O presidente dos Estados Unidos, Donald Trump, afirmou que tudo saiu perfeitamente no check-up realizado nesta terça-feira, 26. Foi a terceira consulta médica em pouco mais de um ano. O exame ocorreu no Hospital Militar Walter Reed, próximo a Washington.
Trump, que completa 80 anos em junho, tem passado por avaliações frequentes desde o principal comitê da campanha. O republicano mantém uma postura de vigor físico e cognitivo para a corrida presidencial, ao contrário de rivais apontados pela oposição.
Além das visitas, surgem questionamentos sobre o estado de saúde. O presidente já apareceu com hematomas nas mãos, justificando a Casa Branca pela repetição de apertos de mãos e pelo uso diário de aspirina, que reduz a coagulação. Médicos independentes também discutem sinais incomuns na pele.
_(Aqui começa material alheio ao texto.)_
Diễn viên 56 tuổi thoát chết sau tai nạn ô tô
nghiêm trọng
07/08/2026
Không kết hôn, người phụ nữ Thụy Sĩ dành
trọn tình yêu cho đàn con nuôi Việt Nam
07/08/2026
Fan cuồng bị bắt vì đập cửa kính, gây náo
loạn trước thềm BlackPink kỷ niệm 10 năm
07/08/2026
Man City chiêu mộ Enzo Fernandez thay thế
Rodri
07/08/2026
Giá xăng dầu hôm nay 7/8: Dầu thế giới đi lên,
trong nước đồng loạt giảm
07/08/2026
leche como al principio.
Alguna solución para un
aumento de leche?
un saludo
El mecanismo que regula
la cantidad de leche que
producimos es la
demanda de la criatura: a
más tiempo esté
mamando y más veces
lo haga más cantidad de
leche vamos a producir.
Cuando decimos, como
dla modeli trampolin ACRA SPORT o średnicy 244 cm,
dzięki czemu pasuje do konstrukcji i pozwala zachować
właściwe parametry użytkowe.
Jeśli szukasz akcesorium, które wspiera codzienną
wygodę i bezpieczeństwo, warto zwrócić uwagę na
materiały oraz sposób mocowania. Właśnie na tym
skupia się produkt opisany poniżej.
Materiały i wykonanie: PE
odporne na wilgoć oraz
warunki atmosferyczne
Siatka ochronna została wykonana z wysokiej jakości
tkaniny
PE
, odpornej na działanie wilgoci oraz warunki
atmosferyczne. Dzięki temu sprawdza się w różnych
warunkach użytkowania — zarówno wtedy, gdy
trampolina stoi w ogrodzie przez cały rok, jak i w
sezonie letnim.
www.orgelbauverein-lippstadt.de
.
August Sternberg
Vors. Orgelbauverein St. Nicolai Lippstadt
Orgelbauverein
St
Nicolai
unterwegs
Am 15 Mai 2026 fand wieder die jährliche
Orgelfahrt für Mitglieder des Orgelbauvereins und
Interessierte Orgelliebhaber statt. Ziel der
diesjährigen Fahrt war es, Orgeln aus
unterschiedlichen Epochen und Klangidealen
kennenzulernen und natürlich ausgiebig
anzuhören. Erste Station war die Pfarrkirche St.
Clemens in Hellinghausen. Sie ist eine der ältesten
Outros sinais levantam dúvidas. Um inchaço nos tornozelos foi visto em imagens públicas, gerando especulações sobre condições cardíacas ou circulatórias. Em julho passado, a Casa Branca informou que Trump desenvolveu insuficiência venosa crônica, embora o relatório médico oficial não tenha detalhado esse quadro.
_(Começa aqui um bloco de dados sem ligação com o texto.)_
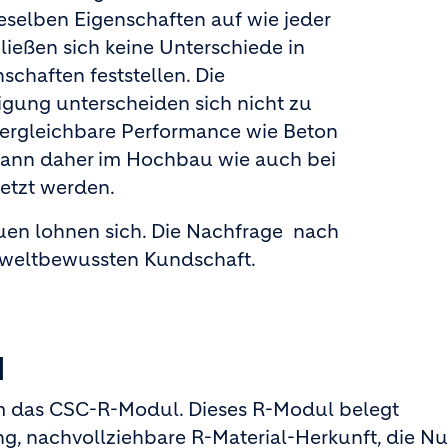
eselben Eigenschaften auf wie jeder
ließen sich keine Unterschiede in
schaften feststellen. Die
gung unterschei­den sich nicht zu
vergleichbare Performance wie Beton
 kann daher im Hochbau wie auch bei
etzt werden.
en lohnen sich. Die Nachfrage nach
mweltbewussten Kundschaft.
N
lcim das CSC-R-Modul. Dieses R-Modul belegt
, nachvollziehbare R-Material-Herkunft, die N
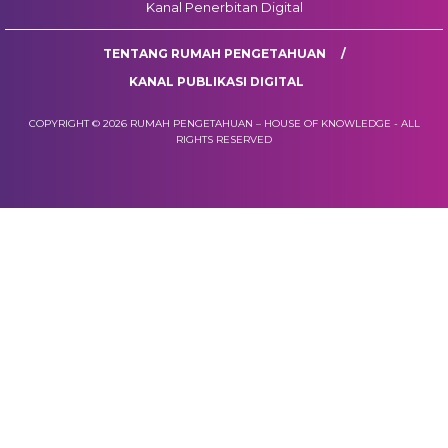
Kanal Penerbitan Digital
TENTANG RUMAH PENGETAHUAN
KANAL PUBLIKASI DIGITAL
COPYRIGHT © 2026 RUMAH PENGETAHUAN – HOUSE OF KNOWLEDGE - ALL
RIGHTS RESERVED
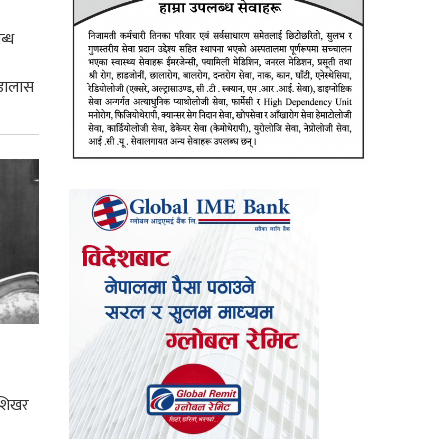
ब्ध
 डालास
 शिखर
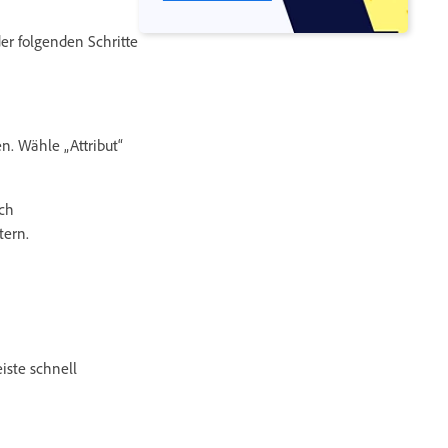
der folgenden Schritte
n. Wähle „Attribut“
ach
tern.
eiste schnell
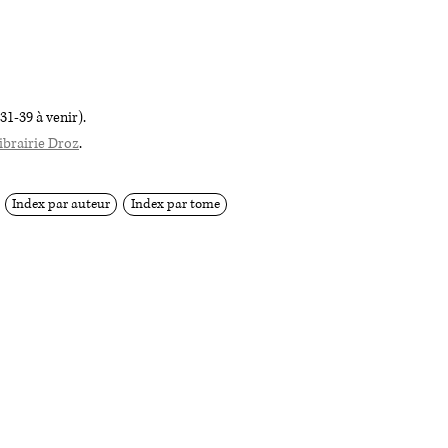
31-39 à venir).
ibrairie Droz
.
Index par auteur
Index par tome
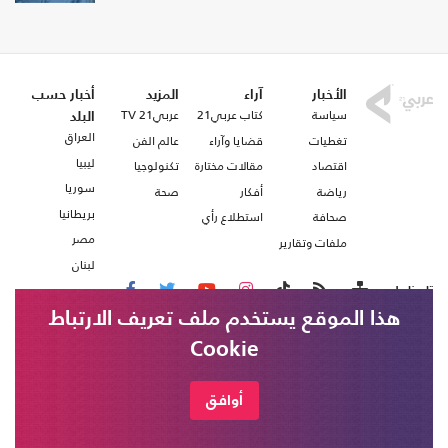
الأخبار
آراء
المزيد
أخبار حسب
سياسة
كتاب عربي21
عربي21 TV
البلد
العراق
تغطيات
قضايا وآراء
عالم الفن
ليبيا
اقتصاد
مقالات مختارة
تكنولوجيا
سوريا
رياضة
أفكار
صحة
بريطانيا
صحافة
استطلاع رأي
مصر
ملفات وتقارير
لبنان
تابعنا على
هذا الموقع يستخدم ملف تعريف الارتباط
Cookie
من نحن
اتصل بنا
شروط الاستخدام
أوافق
عربي21 ، جميع الحقوق محفوظة @ 2020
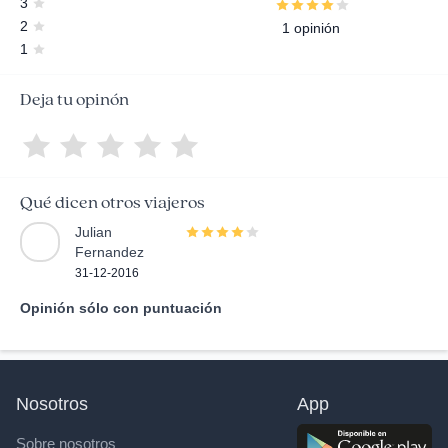
3
2
1 opinión
1
Deja tu opinón
Qué dicen otros viajeros
Julian
Fernandez
31-12-2016
Opinión sólo con puntuación
Nosotros
App
Sobre nosotros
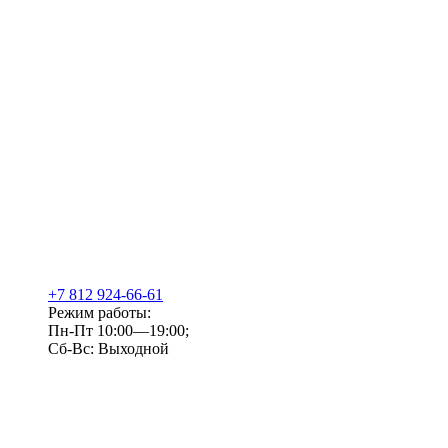
+7 812 924-66-61
Режим работы:
Пн-Пт 10:00—19:00;
Сб-Вс: Выходной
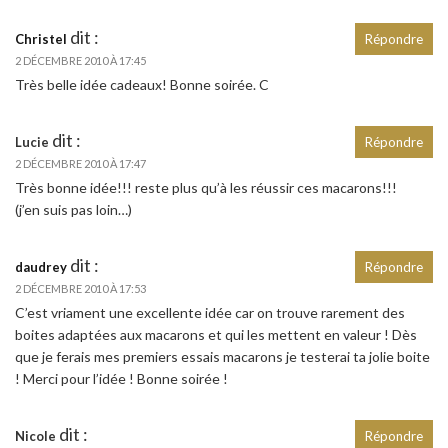
dit :
Christel
Répondre
2 DÉCEMBRE 2010 À 17:45
Très belle idée cadeaux! Bonne soirée. C
dit :
Lucie
Répondre
2 DÉCEMBRE 2010 À 17:47
Très bonne idée!!! reste plus qu’à les réussir ces macarons!!!
(j’en suis pas loin…)
dit :
daudrey
Répondre
2 DÉCEMBRE 2010 À 17:53
C’est vriament une excellente idée car on trouve rarement des
boites adaptées aux macarons et qui les mettent en valeur ! Dès
que je ferais mes premiers essais macarons je testerai ta jolie boite
! Merci pour l’idée ! Bonne soirée !
dit :
Nicole
Répondre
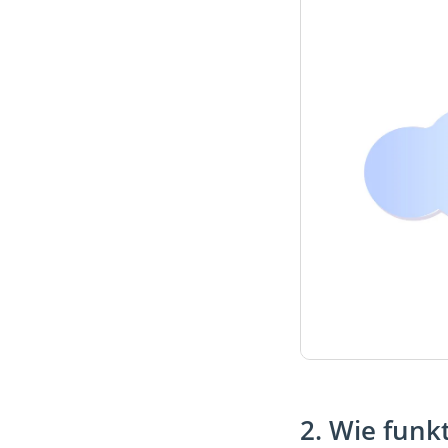
2. Wie funk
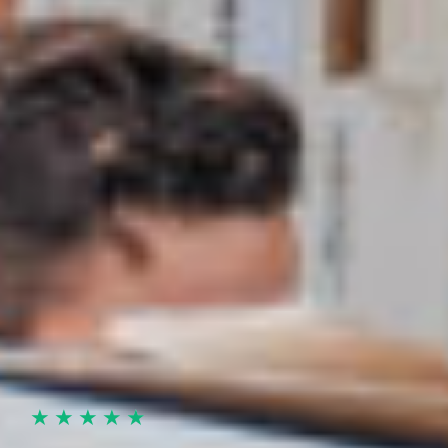
★
★
★
★
★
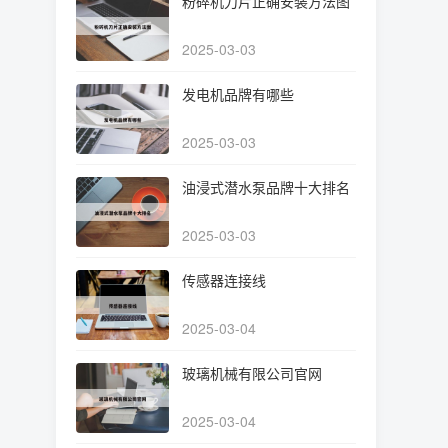
粉碎机刀片正确安装方法图
2025-03-03
发电机品牌有哪些
2025-03-03
油浸式潜水泵品牌十大排名
2025-03-03
传感器连接线
2025-03-04
玻璃机械有限公司官网
2025-03-04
A desconfiança entre parte da população é perceptível. Um levantamento conjunto do Washington Post/ABC News/Ipsos indica queda na percepção sobre clareza mental. Hoje, 40% dos americanos veem Trump com condições mentais adequadas, contra 47% em setembro do ano anterior. A confiança na saúde física também recuou.
A Casa Branca costuma divulgar resumos médicos, com informações que variam de rápidas a semanais. O governo não fornece, com frequência, o relatório completo de exames, limitando detalhes públicos que nutririam debates sobre a saúde do presidente.